The technique we employed to assess the aPWV was the most suitable method for the goals of our study, but not the gold-standard method. The gold-standard cf-PWV assessment requires two different measurements in the carotid and femoral arteries at two separate time points . This method would not allow an appropriate aPWV assessment during SYMP due to the progressive cardiovascular changes over time [22, 47]. Conversely, the method we employed allows the aPWV assessment beat-by-beat and with a single site measurement. Moreover, the method we employed shows high repeatability during test-retest measures compared to other techniques . This study has evaluated absolute values of aPWV reached in the presence of haemodynamics altered by sympathetic activation and physical exercise. The interest was investigating the stiffness of central arterial segments reached in the presence of such haemodynamic conditions.
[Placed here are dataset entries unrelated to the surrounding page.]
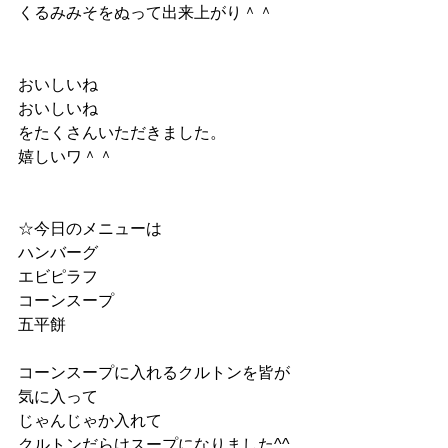
くるみみそをぬって出来上がり＾＾
おいしいね
おいしいね
をたくさんいただきました。
嬉しいワ＾＾
☆今日のメニューは
ハンバーグ
エビピラフ
コーンスープ
五平餅
コーンスープに入れるクルトンを皆が
気に入って
じゃんじゃか入れて
クルトンだらけスープになりました^^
Our study was not intended to investigate how the arterial viscoelastic structure would be in the presence of similar resting haemodynamic conditions, as it is done for other purposes such as evaluating the chronic effects of exercise training or pharmacological therapy on arterial stiffness at rest. In the present study, we specifically used 2 min of handgrip exercise at 30% MVC as sympathetic stimulant. We employed the same methodology we used in our previous study that led to increased sympathetic vasoconstriction after a half-marathon race within 2 min from the stimulus application . The use of other sympathetic stimulants, modalities, or timing of stimulus application is possible but may not guarantee an increased post-race sympathetic vasoconstriction within 2 min from application and the same effects on the aPWV we found in this study . Previous research has shown sex differences in arterial stiffness following running exercise . In this regard, our sample size was not equally divided between males and females. Finally, race-related stress in the pre-race period could have occurred in runners and affected the aPWV. However, we scrupulously followed the aPWV measurement guidelines to obtain the measure in the most basal conditions possible avoiding external interferences.